RSoft Agentic Bank
PassAudited by ClawScan on May 10, 2026.
Overview
This instruction-only skill openly uses an external lending API and a Base Sepolia payment wallet, so it appears purpose-aligned but should be used only with a dedicated testnet wallet.
Install this only if you intend to use RSoft's Base Sepolia testnet lending workflow. Use a fresh testnet wallet, verify the official website and Lambda API endpoint, inspect the separate payment skill, and confirm repayment address and amount before allowing the agent to run payment commands.
Findings (4)
Artifact-based informational review of SKILL.md, metadata, install specs, static scan signals, and capability signals.

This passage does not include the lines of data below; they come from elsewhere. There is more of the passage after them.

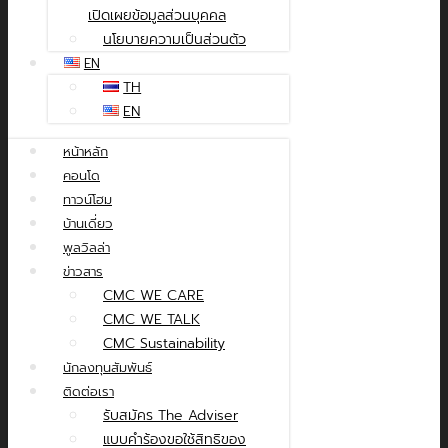
เปิดเผยข้อมูลส่วนบุคคล
นโยบายความเป็นส่วนตัว
EN
TH
EN
หน้าหลัก
คอนโด
ทาวน์โฮม
บ้านเดี่ยว
พูลวิลล่า
ข่าวสาร
CMC WE CARE
CMC WE TALK
CMC Sustainability
นักลงทุนสัมพันธ์
ติดต่อเรา
รับสมัคร The Adviser
แบบคำร้องขอใช้สิทธิของ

ClawScan does not execute the skill or run runtime probes.
An agent following the workflow could move testnet USDC from the configured wallet.
Repayment uses a local payment tool to transfer USDC to the address and amount returned by the bank API. This is central to the skill's purpose, but it is still a value-transfer action.
~/.openclaw/skills/payment/scripts/pay --to <pay_to> --amount <repayment_amount>
Use a dedicated Base Sepolia wallet with limited test funds and verify the recipient address and repayment amount before running the payment step.
The agent may be able to use the configured payment wallet for the documented testnet loan and repayment actions.
The skill depends on delegated wallet/payment capability. That is expected for a lending and repayment workflow, but it is still privileged account-like access.
Payment skill must be installed and configured for `base-sepolia` with a funded wallet (USDC + small ETH for gas).
Do not connect a valuable wallet; keep this limited to a separate testnet wallet and review the payment skill separately.
A user may not realize from registry metadata alone that using the skill requires installing and trusting another payment-capable skill.
The skill discloses a dependency on curl and the payment skill, while the supplied registry requirements say no required binaries or credentials. This is an under-declared dependency, not hidden code.
requires:
bins:
- curl
skills:
- paymentInspect and trust the payment skill before installing or using this workflow.
The external service can associate your wallet address with credit checks, loan requests, and repayment confirmations.
The workflow sends the wallet address, loan identifiers, and transaction hashes to an external provider API. This is expected for the service, but it links wallet activity to the provider.
Use the `address` field as your `agent_id` in all bank commands.
Use a dedicated testnet wallet and verify that the AWS Lambda endpoint is the intended RSoft service before sharing wallet-linked data.